**Task:** Where a line below includes the word "Курске", copy that line.

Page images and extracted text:
====================

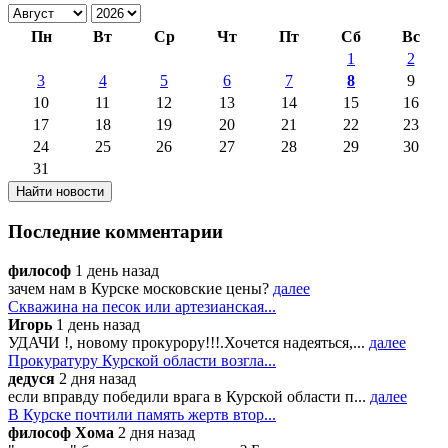
Пн
Вт
Ср
Чт
Пт
Сб
Вс
1
2
3
4
5
6
7
8
9
10
11
12
13
14
15
16
17
18
19
20
21
22
23
24
25
26
27
28
29
30
31
Последние комментарии
философ
1 день назад
зачем нам в Курске московские цены?
далее
Скважина на песок или артезианская...
Игорь
1 день назад
УДАЧИ !, новому прокурору!!!.Хочется надеяться,...
далее
Прокуратуру Курской области возгла...
дедуся
2 дня назад
если вправду победили врага в Курской области п...
далее
В Курске почтили память жертв втор...
философ Хома
2 дня назад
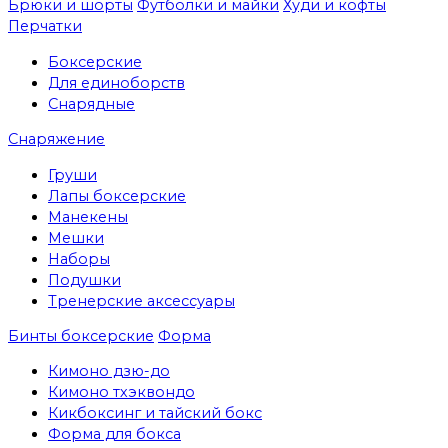
Брюки и шорты
Футболки и майки
Худи и кофты
Перчатки
Боксерские
Для единоборств
Снарядные
Снаряжение
Груши
Лапы боксерские
Манекены
Мешки
Наборы
Подушки
Тренерские аксессуары
Бинты боксерские
Форма
Кимоно дзю-до
Кимоно тхэквондо
Кикбоксинг и тайский бокс
Форма для бокса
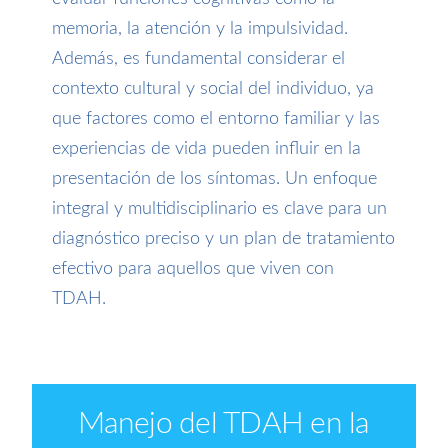
memoria, la atención y la impulsividad.
Además, es fundamental considerar el
contexto cultural y social del individuo, ya
que factores como el entorno familiar y las
experiencias de vida pueden influir en la
presentación de los síntomas. Un enfoque
integral y multidisciplinario es clave para un
diagnóstico preciso y un plan de tratamiento
efectivo para aquellos que viven con
TDAH.
Manejo del TDAH en la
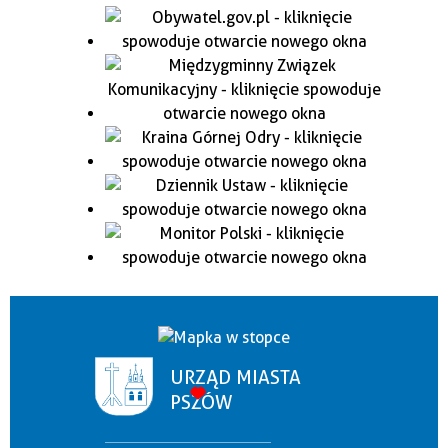
URZĄD MIASTA
PSZÓW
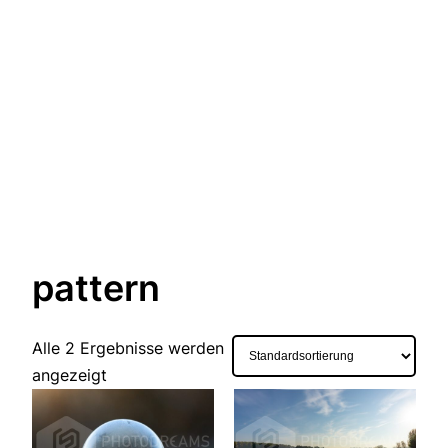
pattern
Alle 2 Ergebnisse werden
angezeigt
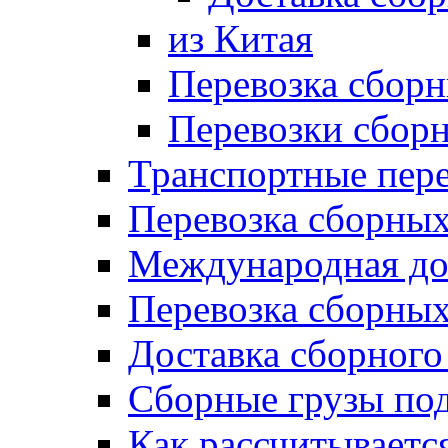
из Китая
Перевозка сборн
Перевозки сбор
Транспортные пере
Перевозка сборных
Международная до
Перевозка сборных
Доставка сборного
Сборные грузы по
Как рассчитываетс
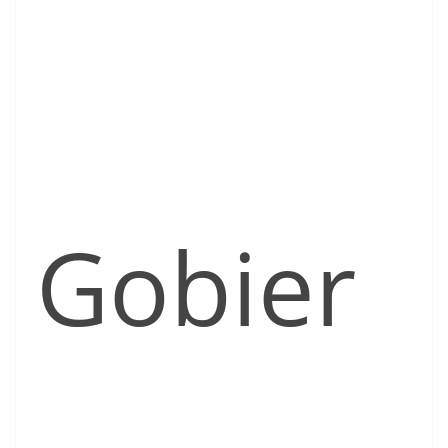
Gobier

====================

**Written answer:**
зачем нам в Курске московские цены?
В Курске почтили память жертв втор...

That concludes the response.